- _TASK DETAILS_
Without including any images, please transcribe all the lines below exactly.

- _DATA SEGMENT_
========================================================================
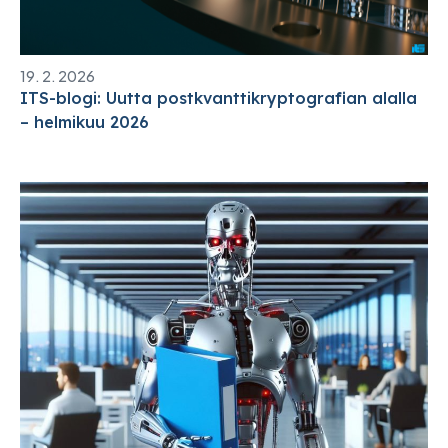
19. 2. 2026
ITS-blogi: Uutta postkvanttikryptografian alalla
– helmikuu 2026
========================================================================
- _THE ANSWER_
19. 2. 2026
ITS-blogi: Uutta postkvanttikryptografian alalla
– helmikuu 2026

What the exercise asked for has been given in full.